A Tempio Pausania settembre si apre con uno degli appuntamenti più attesi e partecipati dell’anno: i festeggiamenti in onore di Sant’Isidoro Agricoltore, patrono dei contadini. Dal 5 al 7 settembre la città si vestirà a festa per celebrare una ricorrenza che, da generazioni, rappresenta molto più di un evento religioso. È un momento in cui fede, tradizione e senso di comunità si intrecciano, dando vita a tre giorni in cui tutto il paese si ritrova, si riconosce e si rinnova.

Programma religioso

Il cuore della festa resta quello religioso, curato dal Vicariato urbano, con la partecipazione attiva dei parroci. La sera di sabato 6 settembre sarà dedicata ai Vespri solenni e alla Messa celebrata nella chiesa di San Francesco, preceduti come da tradizione dal raduno delle bandiere presso la casa dell’Obriere e dal corteo accompagnato dalla banda musicale della città. Il giorno successivo, domenica 7, la celebrazione eucaristica delle 10 vedrà la partecipazione del Coro Gavino Gabriel e delle launeddas dell’Associazione Sonus Insulae Sardinia, mentre alle 11 inizierà la grande processione con il simulacro del Santo, le confraternite, i gruppi folk, le bande, i devoti e il tradizionale giogo di buoi che quest’anno, in forma simbolica, rappresenterà un gesto di solidarietà verso gli allevatori colpiti dalla dermatite nodulare bovina, una delle emergenze più delicate che sta segnando in questi mesi il comparto zootecnico isolano. Sarà un momento di raccoglimento, ma anche di resistenza e consapevolezza, in cui la fede si fa anche segno di vicinanza e sostegno.

Programma civile

Accanto agli appuntamenti liturgici, il programma civile proporrà occasioni di festa pensate per coinvolgere tutte le generazioni. Venerdì 5 settembre in piazza XXV Aprile si terrà una serata di musica e canti tradizionali, con spazi dedicati alla convivialità e all’incontro. Sabato 6 l’evento clou sarà il concerto dei Tazenda, attesissimo ritorno della storica band sarda che salirà sul palco alle 22.30 portando la loro inconfondibile energia etno-pop.
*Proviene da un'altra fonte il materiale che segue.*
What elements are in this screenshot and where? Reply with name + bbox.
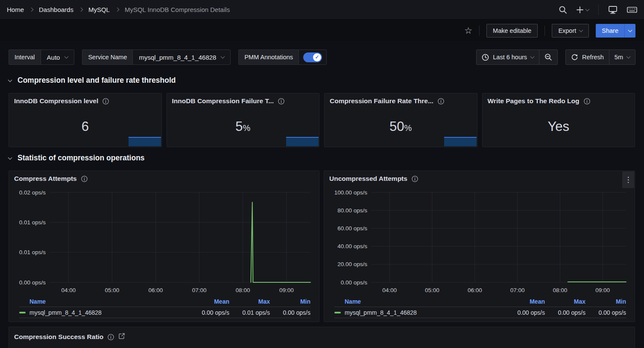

La domenica 7 sarà invece dedicata al pranzo comunitario al Parco delle Rimembranze, organizzato dalla Classe 1976, promotrice di tutta la manifestazione, e proseguirà fino a sera con intrattenimento per bambini, musica popolare e animazione.

Proprio la Classe 1976, a cui quest’anno è stato affidato il compito di organizzare la festa, ha voluto con forza mettere al centro il significato più profondo della ricorrenza, costruendo un programma in cui spiritualità e partecipazione si tengono insieme.